Ce que l’on demande à un bon roman policier, c’est qu’il nous tienne en haleine du début jusqu’à la fin, que l’intrigue tienne le coup et qu’elle ne soit pas trop tirée par les cheveux, qu’elle soit réaliste. La littérature policière n’est pas une littérature qui demande beaucoup de soin au niveau de l’esthétique, la beauté intrinsèque de la littérature japonaise (la rêverie, la pureté,…) ne rentre pas vraiment en compte dans ce genre de littérature. Et c’est exactement ce à quoi se livre Miyuki dans « Une carte pour l’enfer », seul l’intrigue est importante, il n’y a aucune recherche de style ; mais ce livre est réellement captivant.

L’histoire est celle d’un policier d’une quarantaine d’années, Honma, qui après un accident, se voit provisoirement sans travail. Mais malheureusement ou heureusement pour lui, une nouvelle enquête, plus privée celle-ci, va lui tomber dessus sans prévenir.
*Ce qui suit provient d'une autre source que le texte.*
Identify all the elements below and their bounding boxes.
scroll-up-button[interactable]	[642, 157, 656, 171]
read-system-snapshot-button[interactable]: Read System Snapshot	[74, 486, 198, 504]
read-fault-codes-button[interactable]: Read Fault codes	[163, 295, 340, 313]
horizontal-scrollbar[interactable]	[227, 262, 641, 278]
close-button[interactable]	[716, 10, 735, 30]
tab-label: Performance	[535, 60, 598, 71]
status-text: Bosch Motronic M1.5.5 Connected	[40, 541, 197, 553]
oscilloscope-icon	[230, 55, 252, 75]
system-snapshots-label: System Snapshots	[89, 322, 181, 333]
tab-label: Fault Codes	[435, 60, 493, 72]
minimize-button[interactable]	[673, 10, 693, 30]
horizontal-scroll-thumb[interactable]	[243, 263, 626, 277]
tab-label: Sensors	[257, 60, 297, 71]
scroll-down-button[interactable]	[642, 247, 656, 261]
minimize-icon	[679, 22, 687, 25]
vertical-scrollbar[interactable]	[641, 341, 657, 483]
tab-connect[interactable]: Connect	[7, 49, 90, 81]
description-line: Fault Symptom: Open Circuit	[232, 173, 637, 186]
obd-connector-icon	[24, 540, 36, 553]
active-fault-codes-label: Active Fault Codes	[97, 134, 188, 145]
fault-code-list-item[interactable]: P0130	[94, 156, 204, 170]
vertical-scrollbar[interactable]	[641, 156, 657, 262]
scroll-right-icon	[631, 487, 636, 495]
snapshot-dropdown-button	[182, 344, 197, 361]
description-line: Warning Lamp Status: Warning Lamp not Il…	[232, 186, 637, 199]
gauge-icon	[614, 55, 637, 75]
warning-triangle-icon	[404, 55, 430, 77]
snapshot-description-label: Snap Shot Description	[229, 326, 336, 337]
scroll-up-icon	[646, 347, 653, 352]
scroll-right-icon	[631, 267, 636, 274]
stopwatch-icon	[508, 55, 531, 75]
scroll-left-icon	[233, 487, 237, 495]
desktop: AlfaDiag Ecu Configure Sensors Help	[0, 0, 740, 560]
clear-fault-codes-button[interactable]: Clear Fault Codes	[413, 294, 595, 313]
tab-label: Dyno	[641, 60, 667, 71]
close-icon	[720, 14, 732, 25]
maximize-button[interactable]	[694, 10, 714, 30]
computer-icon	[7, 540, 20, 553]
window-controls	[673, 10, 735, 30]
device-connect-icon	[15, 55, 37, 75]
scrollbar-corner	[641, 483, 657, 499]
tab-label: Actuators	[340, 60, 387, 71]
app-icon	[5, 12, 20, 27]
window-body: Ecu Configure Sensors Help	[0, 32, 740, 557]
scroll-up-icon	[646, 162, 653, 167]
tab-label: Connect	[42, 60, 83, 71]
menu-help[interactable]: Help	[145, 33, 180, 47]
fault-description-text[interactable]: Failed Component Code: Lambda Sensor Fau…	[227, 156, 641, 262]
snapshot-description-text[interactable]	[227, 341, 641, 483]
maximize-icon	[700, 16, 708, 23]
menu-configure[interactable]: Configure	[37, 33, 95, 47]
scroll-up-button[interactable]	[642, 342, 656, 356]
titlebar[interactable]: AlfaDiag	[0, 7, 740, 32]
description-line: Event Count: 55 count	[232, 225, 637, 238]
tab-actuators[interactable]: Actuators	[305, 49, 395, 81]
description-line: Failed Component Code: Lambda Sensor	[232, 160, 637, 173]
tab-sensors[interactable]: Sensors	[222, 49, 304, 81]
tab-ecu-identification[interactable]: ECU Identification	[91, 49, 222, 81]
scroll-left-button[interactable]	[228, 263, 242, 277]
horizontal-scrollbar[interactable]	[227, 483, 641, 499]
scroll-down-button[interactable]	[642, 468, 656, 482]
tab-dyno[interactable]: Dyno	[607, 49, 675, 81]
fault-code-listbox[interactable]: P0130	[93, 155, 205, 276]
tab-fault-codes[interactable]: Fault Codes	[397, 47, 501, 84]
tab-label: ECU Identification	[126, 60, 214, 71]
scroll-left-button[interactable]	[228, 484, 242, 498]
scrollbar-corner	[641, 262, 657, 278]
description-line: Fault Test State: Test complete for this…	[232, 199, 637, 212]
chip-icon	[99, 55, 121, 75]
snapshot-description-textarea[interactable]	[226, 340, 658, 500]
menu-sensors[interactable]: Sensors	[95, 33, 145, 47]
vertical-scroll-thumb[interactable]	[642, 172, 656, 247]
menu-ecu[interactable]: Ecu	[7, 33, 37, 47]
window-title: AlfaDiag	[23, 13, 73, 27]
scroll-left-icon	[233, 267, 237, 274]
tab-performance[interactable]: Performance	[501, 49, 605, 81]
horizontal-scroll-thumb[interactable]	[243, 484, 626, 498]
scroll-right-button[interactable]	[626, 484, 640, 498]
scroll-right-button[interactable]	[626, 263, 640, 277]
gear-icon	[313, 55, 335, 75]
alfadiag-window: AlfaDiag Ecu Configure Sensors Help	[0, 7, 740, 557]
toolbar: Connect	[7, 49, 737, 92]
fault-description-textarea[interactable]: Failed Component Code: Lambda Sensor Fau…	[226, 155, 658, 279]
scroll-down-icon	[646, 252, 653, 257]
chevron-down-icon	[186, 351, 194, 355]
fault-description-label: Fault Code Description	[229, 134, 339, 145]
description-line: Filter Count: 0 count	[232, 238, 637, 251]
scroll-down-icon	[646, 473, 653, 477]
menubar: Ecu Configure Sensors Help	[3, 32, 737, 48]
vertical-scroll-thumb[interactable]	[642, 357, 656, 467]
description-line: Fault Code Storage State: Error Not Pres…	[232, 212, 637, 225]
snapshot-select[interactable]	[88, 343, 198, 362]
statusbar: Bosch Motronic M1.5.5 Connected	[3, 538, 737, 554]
Le fils de son épouse décédée il y a peu, vient lui aussi de perdre sa fiancée, mais d’une toute autre manière, elle a disparu sans laisser la moindre trace. Désemparé, il vient demander l’aide de son beau-frère qu’il n’a plus vu depuis une éternité, mais son désarroi l’emporte sur sa timidité et il vient expliquer cette étrange disparition à Honma qui voit d’abord d’un mauvais œil ce travail inattendu. Mais bon, la famille passe avant tout et il se met de suite au boulot. Boulot qui s’avère immédiatement plus difficile que prévu, puisque dès le départ de son enquête, Honma se rend compte qu’il y a un problème sur l’identité réelle de la disparue. Honma, malgré sa récente blessure à la jambe, se verra obligé de parcourir le Japon à la recherche d’une personne qu’il n’a jamais rencontrée et qui semble avoir menti sur sa propre identité et qui en fait est peut-être une autre.
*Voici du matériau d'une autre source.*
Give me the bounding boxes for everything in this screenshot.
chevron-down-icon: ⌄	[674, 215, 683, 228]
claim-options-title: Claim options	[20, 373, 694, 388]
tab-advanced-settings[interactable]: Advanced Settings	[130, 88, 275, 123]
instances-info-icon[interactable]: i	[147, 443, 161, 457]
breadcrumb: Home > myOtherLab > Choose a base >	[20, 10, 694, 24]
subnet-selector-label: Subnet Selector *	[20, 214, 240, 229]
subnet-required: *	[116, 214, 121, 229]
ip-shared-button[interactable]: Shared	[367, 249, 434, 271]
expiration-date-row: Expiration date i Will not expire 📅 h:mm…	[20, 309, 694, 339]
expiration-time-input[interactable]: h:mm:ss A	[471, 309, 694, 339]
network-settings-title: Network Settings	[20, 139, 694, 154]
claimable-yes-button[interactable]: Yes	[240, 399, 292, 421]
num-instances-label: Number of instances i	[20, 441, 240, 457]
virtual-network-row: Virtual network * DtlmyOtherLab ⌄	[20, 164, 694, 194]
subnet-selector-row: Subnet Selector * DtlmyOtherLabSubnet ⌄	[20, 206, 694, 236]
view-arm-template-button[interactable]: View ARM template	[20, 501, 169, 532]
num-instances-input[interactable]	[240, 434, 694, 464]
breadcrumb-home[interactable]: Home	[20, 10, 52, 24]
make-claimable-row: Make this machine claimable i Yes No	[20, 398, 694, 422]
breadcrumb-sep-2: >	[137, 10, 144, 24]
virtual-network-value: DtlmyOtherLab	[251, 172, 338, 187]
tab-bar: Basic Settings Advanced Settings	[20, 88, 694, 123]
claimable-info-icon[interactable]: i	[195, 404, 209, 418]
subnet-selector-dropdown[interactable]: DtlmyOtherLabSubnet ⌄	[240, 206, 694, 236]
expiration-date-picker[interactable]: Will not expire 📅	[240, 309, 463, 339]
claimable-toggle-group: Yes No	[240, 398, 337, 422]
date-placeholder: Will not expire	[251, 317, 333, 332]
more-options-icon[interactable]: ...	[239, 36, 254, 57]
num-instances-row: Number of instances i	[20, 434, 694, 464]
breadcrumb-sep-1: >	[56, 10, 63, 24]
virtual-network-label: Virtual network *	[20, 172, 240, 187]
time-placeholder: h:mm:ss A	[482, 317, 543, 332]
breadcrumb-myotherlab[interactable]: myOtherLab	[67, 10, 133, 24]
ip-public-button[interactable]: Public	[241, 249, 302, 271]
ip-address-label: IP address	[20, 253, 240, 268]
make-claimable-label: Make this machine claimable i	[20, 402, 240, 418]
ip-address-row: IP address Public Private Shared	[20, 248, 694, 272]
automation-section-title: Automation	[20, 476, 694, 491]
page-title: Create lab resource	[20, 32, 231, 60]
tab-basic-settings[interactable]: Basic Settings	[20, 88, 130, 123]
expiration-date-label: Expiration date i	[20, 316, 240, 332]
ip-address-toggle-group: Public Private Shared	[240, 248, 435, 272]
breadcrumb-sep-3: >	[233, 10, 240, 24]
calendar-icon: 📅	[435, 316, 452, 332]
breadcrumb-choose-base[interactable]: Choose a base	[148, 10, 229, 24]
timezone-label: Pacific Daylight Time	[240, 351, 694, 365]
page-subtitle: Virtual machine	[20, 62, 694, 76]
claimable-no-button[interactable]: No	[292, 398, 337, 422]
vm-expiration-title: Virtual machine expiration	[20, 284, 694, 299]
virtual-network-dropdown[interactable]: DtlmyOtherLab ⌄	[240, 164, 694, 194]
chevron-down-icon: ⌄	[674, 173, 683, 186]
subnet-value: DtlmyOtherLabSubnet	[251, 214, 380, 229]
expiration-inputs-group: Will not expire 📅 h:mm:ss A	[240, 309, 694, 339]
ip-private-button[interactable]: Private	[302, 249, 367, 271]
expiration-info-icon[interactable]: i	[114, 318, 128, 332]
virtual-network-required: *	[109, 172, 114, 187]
« Une carte pour l’enfer » est donc un bon roman policier mais est loin d’être un grand roman. Les personnages n’ont malheureusement aucune personnalité, on les confond régulièrement, MIYABE ne prend jamais le temps de les décrire, que ce soit physiquement ou psychologiquement, aucun n’a vraiment de caractéristiques propres, tous les noms se mélangent, ce qui rend le récit beaucoup trop saccadé, un peu plus de fluidité n’aurait pas fait de tort.
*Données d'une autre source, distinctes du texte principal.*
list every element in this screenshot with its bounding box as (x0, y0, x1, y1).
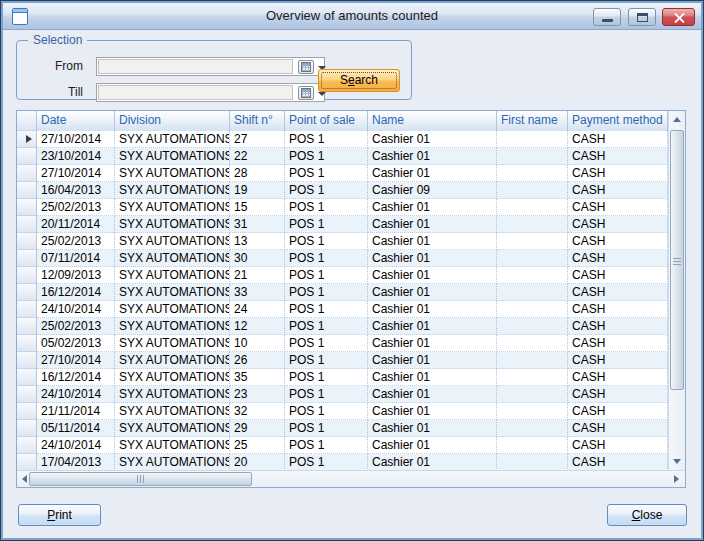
table-cell[interactable] (497, 301, 568, 318)
table-cell[interactable]: 27 (230, 131, 285, 148)
from-input[interactable] (98, 59, 293, 74)
table-cell[interactable]: Cashier 01 (368, 352, 497, 369)
table-cell[interactable]: 16/04/2013 (37, 182, 115, 199)
table-row[interactable]: 07/11/2014SYX AUTOMATIONS30POS 1Cashier … (17, 250, 668, 267)
table-cell[interactable]: 13 (230, 233, 285, 250)
table-cell[interactable]: 28 (230, 165, 285, 182)
table-cell[interactable]: CASH (568, 369, 668, 386)
table-cell[interactable] (497, 131, 568, 148)
table-cell[interactable]: POS 1 (285, 199, 368, 216)
table-cell[interactable]: Cashier 09 (368, 182, 497, 199)
row-selector-header[interactable] (17, 111, 37, 131)
table-cell[interactable]: CASH (568, 131, 668, 148)
table-cell[interactable]: Cashier 01 (368, 386, 497, 403)
table-cell[interactable]: 26 (230, 352, 285, 369)
table-row[interactable]: 25/02/2013SYX AUTOMATIONS15POS 1Cashier … (17, 199, 668, 216)
scroll-up-button[interactable] (669, 111, 686, 128)
table-row[interactable]: 27/10/2014SYX AUTOMATIONS28POS 1Cashier … (17, 165, 668, 182)
table-row[interactable]: 21/11/2014SYX AUTOMATIONS32POS 1Cashier … (17, 403, 668, 420)
table-cell[interactable]: SYX AUTOMATIONS (115, 335, 230, 352)
table-cell[interactable]: SYX AUTOMATIONS (115, 386, 230, 403)
table-cell[interactable]: Cashier 01 (368, 454, 497, 470)
table-cell[interactable]: CASH (568, 454, 668, 470)
row-selector-cell[interactable] (17, 437, 37, 454)
table-cell[interactable]: CASH (568, 233, 668, 250)
table-cell[interactable]: 24 (230, 301, 285, 318)
table-cell[interactable]: Cashier 01 (368, 216, 497, 233)
table-cell[interactable]: POS 1 (285, 165, 368, 182)
table-cell[interactable]: Cashier 01 (368, 284, 497, 301)
row-selector-cell[interactable] (17, 199, 37, 216)
table-cell[interactable]: CASH (568, 335, 668, 352)
table-cell[interactable]: 30 (230, 250, 285, 267)
table-cell[interactable]: CASH (568, 216, 668, 233)
table-cell[interactable] (497, 403, 568, 420)
table-cell[interactable]: CASH (568, 148, 668, 165)
table-cell[interactable] (497, 216, 568, 233)
table-cell[interactable]: 29 (230, 420, 285, 437)
table-cell[interactable]: Cashier 01 (368, 131, 497, 148)
till-calendar-button[interactable] (298, 86, 314, 100)
table-cell[interactable]: POS 1 (285, 335, 368, 352)
minimize-button[interactable] (593, 8, 621, 26)
table-cell[interactable]: SYX AUTOMATIONS (115, 182, 230, 199)
table-cell[interactable]: 27/10/2014 (37, 131, 115, 148)
row-selector-cell[interactable] (17, 148, 37, 165)
table-cell[interactable]: 25/02/2013 (37, 318, 115, 335)
table-cell[interactable] (497, 250, 568, 267)
table-cell[interactable]: Cashier 01 (368, 233, 497, 250)
table-cell[interactable]: POS 1 (285, 182, 368, 199)
table-cell[interactable]: 19 (230, 182, 285, 199)
table-cell[interactable]: 05/02/2013 (37, 335, 115, 352)
row-selector-cell[interactable] (17, 318, 37, 335)
table-cell[interactable]: 21 (230, 267, 285, 284)
table-cell[interactable]: SYX AUTOMATIONS (115, 420, 230, 437)
table-cell[interactable]: 25/02/2013 (37, 199, 115, 216)
row-selector-cell[interactable] (17, 352, 37, 369)
table-row[interactable]: 24/10/2014SYX AUTOMATIONS24POS 1Cashier … (17, 301, 668, 318)
table-cell[interactable]: SYX AUTOMATIONS (115, 148, 230, 165)
till-input[interactable] (98, 85, 293, 100)
table-cell[interactable]: CASH (568, 199, 668, 216)
table-row[interactable]: 23/10/2014SYX AUTOMATIONS22POS 1Cashier … (17, 148, 668, 165)
table-cell[interactable]: Cashier 01 (368, 301, 497, 318)
table-cell[interactable] (497, 318, 568, 335)
table-cell[interactable]: Cashier 01 (368, 165, 497, 182)
table-cell[interactable]: 05/11/2014 (37, 420, 115, 437)
table-cell[interactable]: Cashier 01 (368, 420, 497, 437)
table-cell[interactable]: Cashier 01 (368, 437, 497, 454)
table-cell[interactable]: 27/10/2014 (37, 352, 115, 369)
table-cell[interactable]: Cashier 01 (368, 250, 497, 267)
table-cell[interactable]: POS 1 (285, 318, 368, 335)
table-cell[interactable]: CASH (568, 437, 668, 454)
table-cell[interactable]: SYX AUTOMATIONS (115, 250, 230, 267)
table-cell[interactable]: 25 (230, 437, 285, 454)
table-cell[interactable]: POS 1 (285, 267, 368, 284)
table-cell[interactable]: SYX AUTOMATIONS (115, 352, 230, 369)
row-selector-cell[interactable] (17, 369, 37, 386)
row-selector-cell[interactable] (17, 233, 37, 250)
table-cell[interactable]: Cashier 01 (368, 267, 497, 284)
table-cell[interactable]: 12 (230, 318, 285, 335)
table-cell[interactable]: POS 1 (285, 352, 368, 369)
row-selector-cell[interactable] (17, 182, 37, 199)
row-selector-cell[interactable] (17, 403, 37, 420)
table-cell[interactable] (497, 267, 568, 284)
table-cell[interactable]: 07/11/2014 (37, 250, 115, 267)
table-cell[interactable]: CASH (568, 301, 668, 318)
table-cell[interactable] (497, 165, 568, 182)
table-cell[interactable]: SYX AUTOMATIONS (115, 165, 230, 182)
table-row[interactable]: 17/04/2013SYX AUTOMATIONS20POS 1Cashier … (17, 454, 668, 470)
table-cell[interactable]: 17/04/2013 (37, 454, 115, 470)
row-selector-cell[interactable] (17, 165, 37, 182)
table-cell[interactable]: 20/11/2014 (37, 216, 115, 233)
row-selector-cell[interactable] (17, 386, 37, 403)
table-cell[interactable]: SYX AUTOMATIONS (115, 437, 230, 454)
table-cell[interactable]: 10 (230, 335, 285, 352)
table-row[interactable]: 24/10/2014SYX AUTOMATIONS23POS 1Cashier … (17, 386, 668, 403)
table-cell[interactable]: CASH (568, 318, 668, 335)
table-cell[interactable]: POS 1 (285, 284, 368, 301)
table-cell[interactable]: Cashier 01 (368, 148, 497, 165)
table-cell[interactable]: 35 (230, 369, 285, 386)
table-cell[interactable]: SYX AUTOMATIONS (115, 284, 230, 301)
Mais le personnage principal de ce roman, et c’est ce qui fait toute l’originalité de ce récit, est un objet que tout le monde connaît, un objet omniprésent dans nos sociétés contemporaines, un objet minuscule et qui n’a l’air de rien, mais qui est capable de faire tomber quiconque dans une spirale infernale comme n’importe quelle drogue dure : la carte de crédit.

« Une carte pour l’enfer » est donc plus un roman policier écrit par une japonaise qu’un roman policier typiquement japonais.